Construction: O(n log n) or O(n) (SA-IS algorithm). Pattern search: Binary search on SA → O(m log n). With LCP array: Additional structure for longest common prefix between adjacent sorted suffixes. Enables O(m + log n) search.

Applications in CS

  • Database storage: Row-store (array of rows) vs column-store (array of columns). Column stores excel at analytical queries due to cache locality and compression.
  • Image processing: Images are 2D arrays of pixels. Row-major layout. SIMD operations process multiple pixels.
  • Text processing: String matching for search engines, DNA sequence alignment, pattern matching in IDEs.

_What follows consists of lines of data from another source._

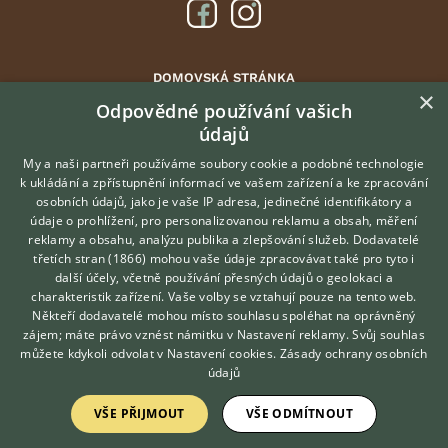
DOMOVSKÁ STRÁNKA
×
INZERCE
Odpovědné používání vašich
údajů
DISKUSE
ČLÁNKY
My a naši partneři používáme soubory cookie a podobné technologie
k ukládání a zpřístupnění informací ve vašem zařízení a ke zpracování
ATLAS
osobních údajů, jako je vaše IP adresa, jedinečné identifikátory a
údaje o prohlížení, pro personalizovanou reklamu a obsah, měření
O nás
reklamy a obsahu, analýzu publika a zlepšování služeb.
Dodavatelé
třetích stran (1866)
mohou vaše údaje zpracovávat také pro tyto i
Kontakt
Hledáte zvířecího kamaráda?
další účely, včetně používání přesných údajů o geolokaci a
Zdarma vám poradí
Možnosti zvýraznění inzerátů
charakteristik zařízení. Vaše volby se vztahují pouze na tento web.
VETERINÁŘ ONLINE
Podmínky užití
Někteří dodavatelé mohou místo souhlasu spoléhat na oprávněný
KONZULTOVAT S
zájem; máte právo vznést námitku v
Nastavení reklamy
. Svůj souhlas
Zpracování osobních údajů
VETERINÁŘEM
můžete kdykoli odvolat v
Nastavení cookies
.
Zásady ochrany osobních
údajů
Přihlášení
VŠE PŘIJMOUT
VŠE ODMÍTNOUT
Registrace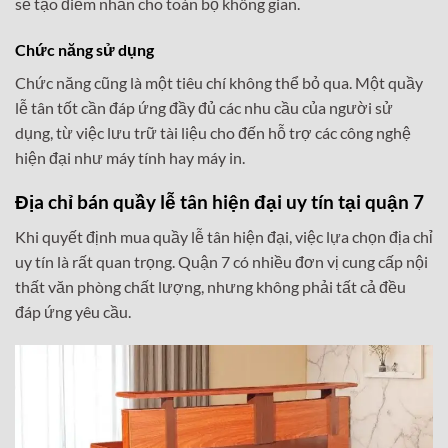
sẽ tạo điểm nhấn cho toàn bộ không gian.
Chức năng sử dụng
Chức năng cũng là một tiêu chí không thể bỏ qua. Một quầy
lễ tân tốt cần đáp ứng đầy đủ các nhu cầu của người sử
dụng, từ việc lưu trữ tài liệu cho đến hỗ trợ các công nghệ
hiện đại như máy tính hay máy in.
Địa chỉ bán quầy lễ tân hiện đại uy tín tại quận 7
Khi quyết định mua quầy lễ tân hiện đại, việc lựa chọn địa chỉ
uy tín là rất quan trọng. Quận 7 có nhiều đơn vị cung cấp nội
thất văn phòng chất lượng, nhưng không phải tất cả đều
đáp ứng yêu cầu.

  • Serialization: Flat arrays are trivially serializable (memcpy). Used in IPC, network protocols, file formats.
  • GPU programming: Arrays (buffers) are the primary data structure. Coalesced memory access requires array-based layouts.
  • Compiler design: Symbol tables often start as arrays (with hashing). Instruction sequences are arrays.
  • Networking: Packet buffers are byte arrays. Protocol parsing is string/array manipulation.